Saved entries:
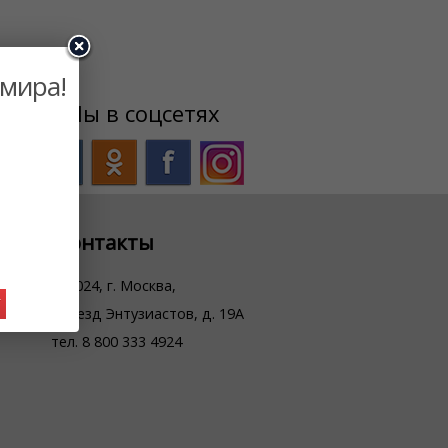
 мира!
Мы в соцсетях
Контакты
111024, г. Москва,
У
проезд Энтузиастов, д. 19А
тел. 8 800 333 4924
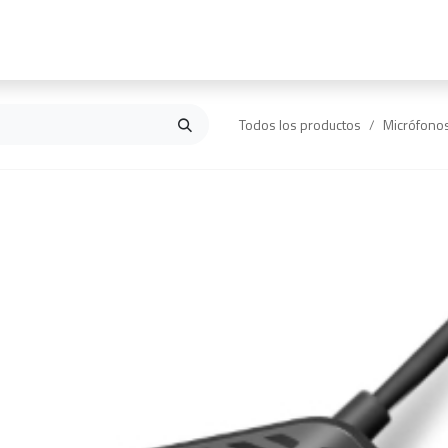
Inicio
Contáctanos
Todos los productos
Micrófono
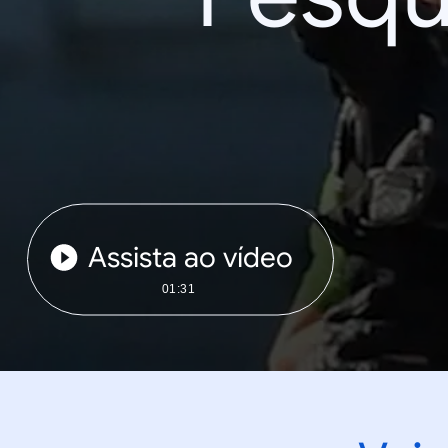
Assista ao vídeo
01:31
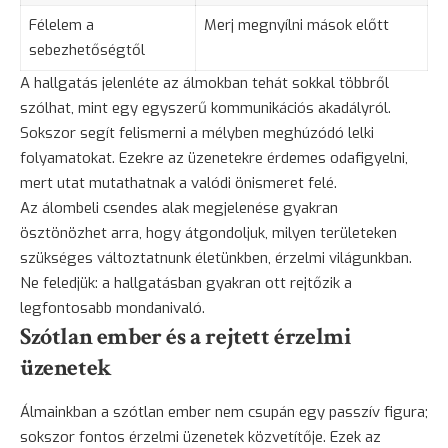
Félelem a
Merj megnyílni mások előtt
sebezhetőségtől
A hallgatás jelenléte az álmokban tehát sokkal többről
szólhat, mint egy egyszerű kommunikációs akadályról.
Sokszor segít felismerni a mélyben meghúzódó lelki
folyamatokat. Ezekre az üzenetekre érdemes odafigyelni,
mert utat mutathatnak a valódi önismeret felé.
Az álombeli csendes alak megjelenése gyakran
ösztönözhet arra, hogy átgondoljuk, milyen területeken
szükséges változtatnunk életünkben, érzelmi világunkban.
Ne feledjük: a hallgatásban gyakran ott rejtőzik a
legfontosabb mondanivaló.
Szótlan ember és a rejtett érzelmi
üzenetek
Álmainkban a szótlan ember nem csupán egy passzív figura;
sokszor fontos érzelmi üzenetek közvetítője. Ezek az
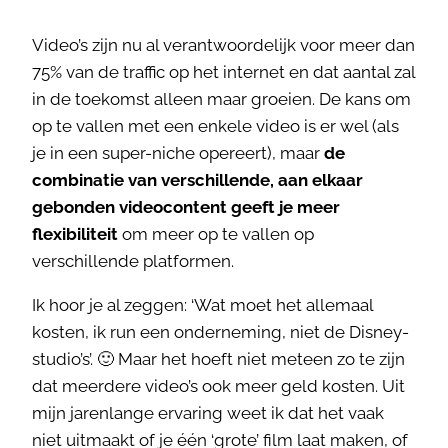
Video’s zijn nu al verantwoordelijk voor meer dan
75% van de traffic op het internet en dat aantal zal
in de toekomst alleen maar groeien. De kans om
op te vallen met een enkele video is er wel (als
je in een super-niche opereert), maar
de
combinatie van verschillende, aan elkaar
gebonden videocontent
geeft je meer
flexibiliteit
om meer op te vallen op
verschillende platformen.
Ik hoor je al zeggen: ‘Wat moet het allemaal
kosten, ik run een onderneming, niet de Disney-
studio’s’. 🙂 Maar het hoeft niet meteen zo te zijn
dat meerdere video’s ook meer geld kosten. Uit
mijn jarenlange ervaring weet ik dat het vaak
niet uitmaakt of je één ‘grote’ film laat maken, of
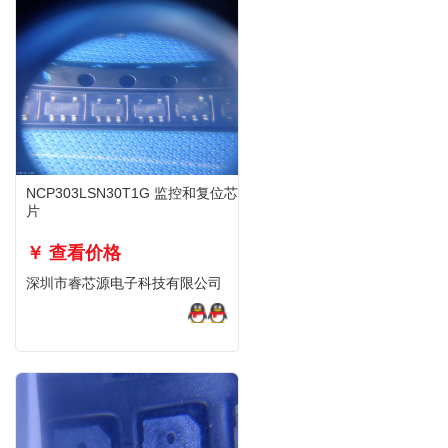
NCP303LSN30T1G 监控和复位芯
片
￥ 查看价格
深圳市睿芯源电子科技有限公司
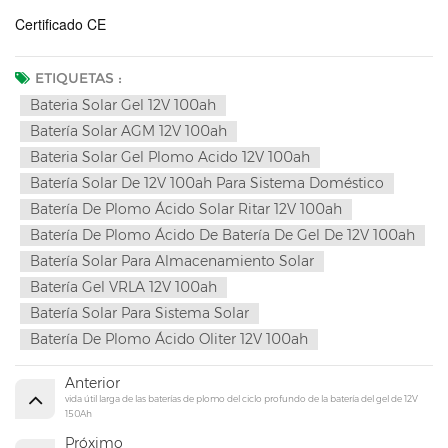
Certificado CE
ETIQUETAS :
Bateria Solar Gel 12V 100ah
Batería Solar AGM 12V 100ah
Bateria Solar Gel Plomo Acido 12V 100ah
Batería Solar De 12V 100ah Para Sistema Doméstico
Batería De Plomo Ácido Solar Ritar 12V 100ah
Batería De Plomo Ácido De Batería De Gel De 12V 100ah
Batería Solar Para Almacenamiento Solar
Batería Gel VRLA 12V 100ah
Batería Solar Para Sistema Solar
Batería De Plomo Ácido Oliter 12V 100ah
Anterior
vida útil larga de las baterías de plomo del ciclo profundo de la batería del gel de 12V
150Ah
Próximo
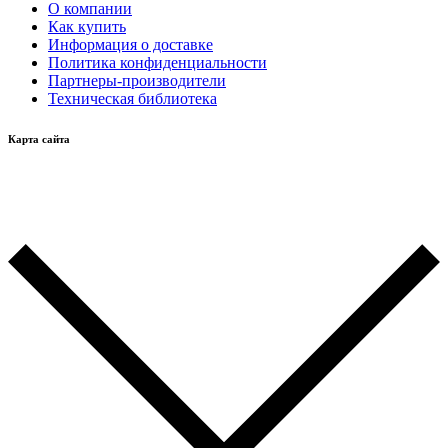
О компании
Как купить
Информация о доставке
Политика конфиденциальности
Партнеры-производители
Техническая библиотека
Карта сайта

- [HOW TO COMPLETE THIS TASK]: Although the records above contain pictures, your copy should give only their text, exactly as written.

- [ANSWER TO THIS PROBLEM]:
 мира!
Мы в соцсетях
Контакты
111024, г. Москва,
У
проезд Энтузиастов, д. 19А
тел. 8 800 333 4924
Inicio
Contáctanos
Todos los productos
Micrófono
Assista ao vídeo
01:31
Félelem a
Merj megnyílni mások előtt
sebezhetőségtől
A hallgatás jelenléte az álmokban tehát sokkal többről
szólhat, mint egy egyszerű kommunikációs akadályról.
Sokszor segít felismerni a mélyben meghúzódó lelki
folyamatokat. Ezekre az üzenetekre érdemes odafigyelni,
mert utat mutathatnak a valódi önismeret felé.
Az álombeli csendes alak megjelenése gyakran
ösztönözhet arra, hogy átgondoljuk, milyen területeken
szükséges változtatnunk életünkben, érzelmi világunkban.
Ne feledjük: a hallgatásban gyakran ott rejtőzik a
legfontosabb mondanivaló.
Szótlan ember és a rejtett érzelmi
üzenetek
Álmainkban a szótlan ember nem csupán egy passzív figura;
sokszor fontos érzelmi üzenetek közvetítője. Ezek az
Video’s zijn nu al verantwoordelijk voor meer dan
75% van de traffic op het internet en dat aantal zal
in de toekomst alleen maar groeien. De kans om
op te vallen met een enkele video is er wel (als
je in een super-niche opereert), maar
de
combinatie van verschillende, aan elkaar
gebonden videocontent
geeft je meer
flexibiliteit
om meer op te vallen op
verschillende platformen.
Ik hoor je al zeggen: ‘Wat moet het allemaal
kosten, ik run een onderneming, niet de Disney-
studio’s’. 🙂 Maar het hoeft niet meteen zo te zijn
dat meerdere video’s ook meer geld kosten. Uit
mijn jarenlange ervaring weet ik dat het vaak
niet uitmaakt of je één ‘grote’ film laat maken, of
NCP303LSN30T1G 监控和复位芯
片
￥ 查看价格
深圳市睿芯源电子科技有限公司
Certificado CE
ETIQUETAS :
Bateria Solar Gel 12V 100ah
Batería Solar AGM 12V 100ah
Bateria Solar Gel Plomo Acido 12V 100ah
Batería Solar De 12V 100ah Para Sistema Doméstico
Batería De Plomo Ácido Solar Ritar 12V 100ah
Batería De Plomo Ácido De Batería De Gel De 12V 100ah
Batería Solar Para Almacenamiento Solar
Batería Gel VRLA 12V 100ah
Batería Solar Para Sistema Solar
Batería De Plomo Ácido Oliter 12V 100ah
Anterior
vida útil larga de las baterías de plomo del ciclo profundo de la batería del gel de 12V
150Ah
Próximo
О компании
Как купить
Информация о доставке
Политика конфиденциальности
Партнеры-производители
Техническая библиотека
Карта сайта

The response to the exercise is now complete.